16 de junho de 2016

MPF em Assú fecha acordo com 13 municípios para controle de ponto de servidores da Saúde

O Ministério Público Federal (MPF) em Assú firmou na terça-feira (14) e ontem (15), Termos de Ajustamento de Conduta (TACs) com 13 municípios de sua área de atuação. Os acordos visam à instalação de Sistema de Registro Eletrônico de Ponto (SREP) que garanta o controle da jornada de trabalho dos servidores da saúde vinculados ao Programa Saúde da Família.

Assinaram os TACs com o MPF - representado pelo procurador da República, Victor Queiroga – os municípios de Angicos, Assú, Bodó, Campo Grande, Carnaubais, Galinhos, Guamaré, Ipanguaçu, Lajes, Paraú, Santana do Matos, São Rafael e Triunfo Potiguar.

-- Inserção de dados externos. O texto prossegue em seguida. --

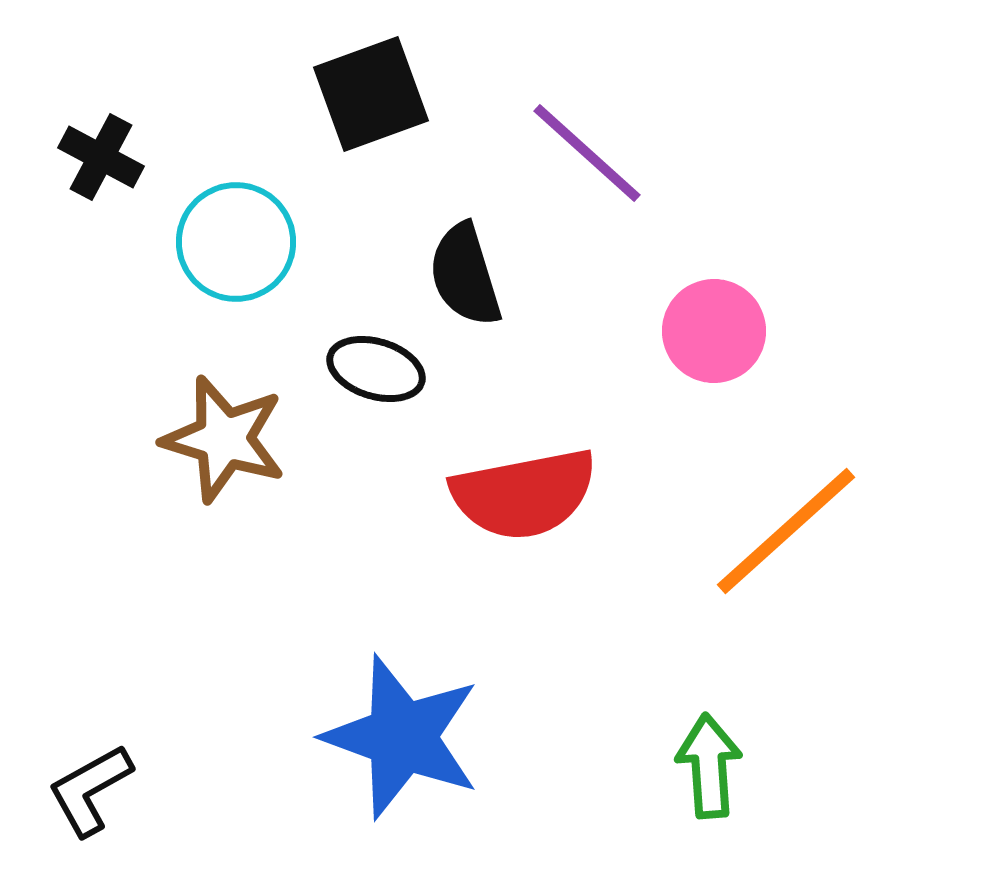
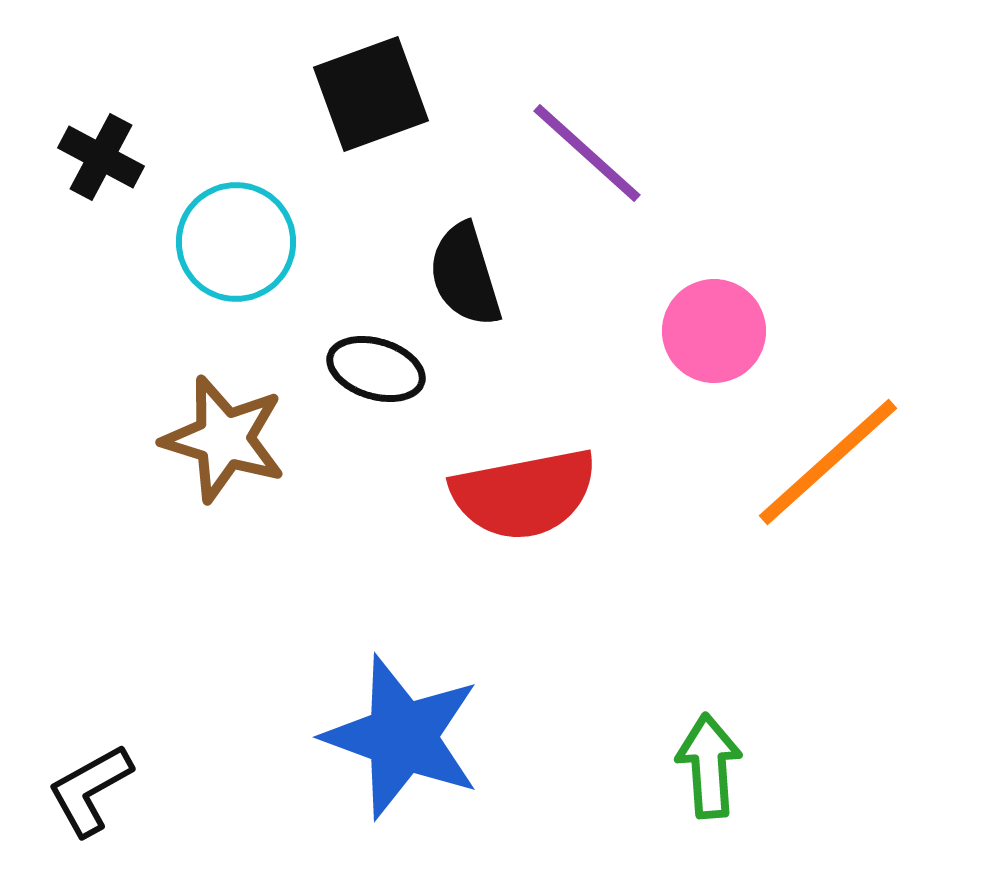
orange line: moved 42 px right, 69 px up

A promotora de Justiça, Iara Pinheiro, coordenadora do Centro de Apoio Operacional às Promotorias (Caop) da Saúde, participou das reuniões. O MP estadual vem atuando junto com o MPF no combate às irregularidades em todas as regiões do Rio Grande do Norte.

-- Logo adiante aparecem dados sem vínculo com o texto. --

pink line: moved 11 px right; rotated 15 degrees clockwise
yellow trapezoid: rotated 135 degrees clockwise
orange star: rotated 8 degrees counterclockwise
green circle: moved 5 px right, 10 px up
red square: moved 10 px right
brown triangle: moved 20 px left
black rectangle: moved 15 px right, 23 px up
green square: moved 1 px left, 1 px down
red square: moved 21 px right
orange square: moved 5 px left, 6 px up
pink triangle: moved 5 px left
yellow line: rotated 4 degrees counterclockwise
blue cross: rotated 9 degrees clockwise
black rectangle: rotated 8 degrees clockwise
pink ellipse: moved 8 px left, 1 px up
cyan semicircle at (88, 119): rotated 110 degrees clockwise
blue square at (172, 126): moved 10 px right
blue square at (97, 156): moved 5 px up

De acordo com o procurador Victor Queiroga, tem sido “recorrente o recebimento de representações, no MPF, por parte de cidadãos que não são atendidos no SUS pela ausência ou atraso de médicos, odontólogos, enfermeiros e demais profissionais da área”. O SREP deve controlar a jornada dos servidores concursados, contratados temporariamente e mesmo os prestadores de serviços que atuem no Sistema Único de Saúde (SUS) e na Política Nacional de Atenção Básica.

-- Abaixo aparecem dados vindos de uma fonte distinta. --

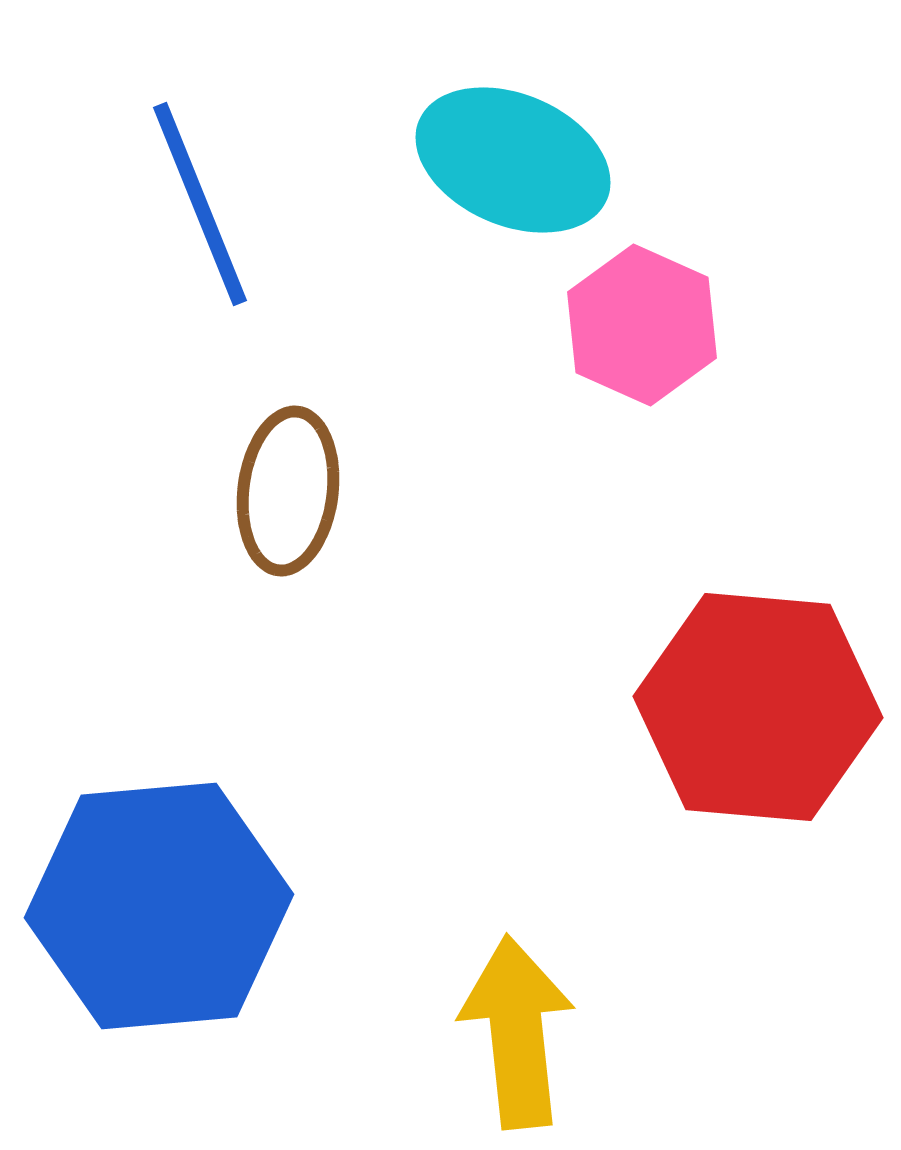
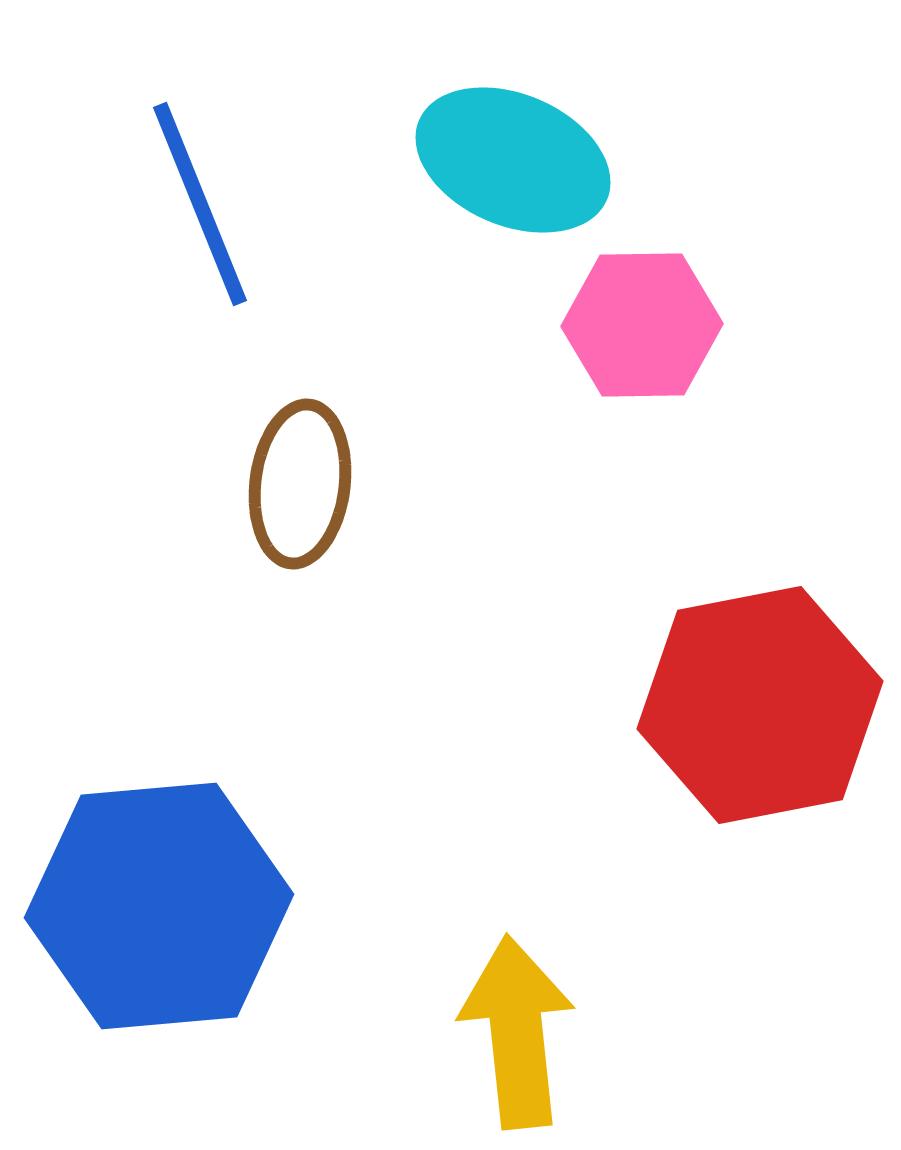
pink hexagon: rotated 25 degrees counterclockwise
brown ellipse: moved 12 px right, 7 px up
red hexagon: moved 2 px right, 2 px up; rotated 16 degrees counterclockwise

Na próxima quarta-feira, dia 22, representantes de outros sete municípios irão à Procuradoria da República em Assú para tratar do mesmo assunto: Afonso Bezerra, Alto do Rodrigues, Fernando Pedroza, Itajá, Macau, Pedro Avelino e Pendências. Nenhuma prefeitura da região se negou, até o momento, a assinar os TACs e todas se comprometeram a providenciar a instalação e funcionamento do sistema até o dia 15 de setembro.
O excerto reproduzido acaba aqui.